Let's extend your experiment with that new non-standard type __float128, with a recent g++ (4.8):
// Compiled with g++ -Wall -lquadmath essai.cpp
#include <iostream>
#include <iomanip>
#include <quadmath.h>
#include <sstream>
std::ostream& operator<<(std::ostream& out, __float128 f) {
char buf[200];
std::ostringstream format;
format << "%." << (std::min)(190L, out.precision()) << "Qf";
quadmath_snprintf(buf, 200, format.str().c_str(), f);
out << buf;
return out;
}
int main() {
std::cout.precision(32);
std::cout << "Number: 0.70710678118654752440084436210485\n";
const float f = 0.70710678118654752440084436210485f;
std::cout << "float: " << std::setprecision(32) << f << std::endl;
const double d = 0.70710678118654752440084436210485; // no f extension
std::cout << "double: " << std::setprecision(32) << d << std::endl;
const double df = 0.70710678118654752440084436210485f;
std::cout << "doublef: " << std::setprecision(32) << df << std::endl;
const long double ld = 0.70710678118654752440084436210485;
std::cout << "l double: " << std::setprecision(32) << ld << std::endl;
const long double ldl = 0.70710678118654752440084436210485l; // l suffix!
std::cout << "l doublel: " << std::setprecision(32) << ldl << std::endl;
const __float128 f128 = 0.70710678118654752440084436210485;
const __float128 f128f = 0.70710678118654752440084436210485f; // f suffix
const __float128 f128l = 0.70710678118654752440084436210485l; // l suffix
const __float128 f128q = 0.70710678118654752440084436210485q; // q suffix
std::cout << "f128: " << f128 << std::endl;
std::cout << "f f128: " << f128f << std::endl;
std::cout << "l f128: " << f128l << std::endl;
std::cout << "q f128: " << f128q << std::endl;
}
The output is:
* ** *** ****
v v v v
Number: 0.70710678118654752440084436210485
float: 0.707106769084930419921875
double: 0.70710678118654757273731092936941
doublef: 0.707106769084930419921875
l double: 0.70710678118654757273731092936941
l doublel: 0.70710678118654752438189403651592
f128: 0.70710678118654757273731092936941
f f128: 0.70710676908493041992187500000000
l f128: 0.70710678118654752438189403651592
q f128: 0.70710678118654752440084436210485
where * is the last accurate digit of float, ** the last accurate digit of
double, *** the last accurate digit of long double, and **** is the
last accurate digit of __float128.
As said by another answer, the C++ standard does not say what is the precision of the various floating point types (like it does not says what is the size of the integral types).

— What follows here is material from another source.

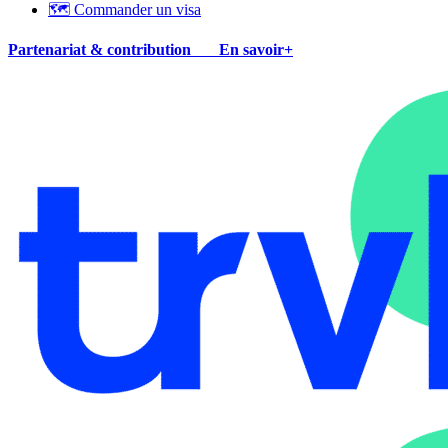
🗺 Commander un visa
Partenariat & contribution
En savoir+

It only specifies minimal precision/size of those types. But the norm IEEE754 does specify all that! The FPU of all lot of architectures does implement that norm IEEE745, and the recent versions of gcc implement the type binary128 of the norm with the extension __float128.
As for the explanation of your code, or mine, an expression like 0.70710678118654752440084436210485f is a floating-point literal. It has a type, that is defined by its suffix, here f for float. And thus the value of the literal correspond to the nearest value of the given type from the given number. That explains why, for example, the precision of "doublef" is the same as for "float", in your code. In recent gcc versions, there is an extension, that allows to define floating-point literals of type __float128, with the Q suffix (Quadruple-precision).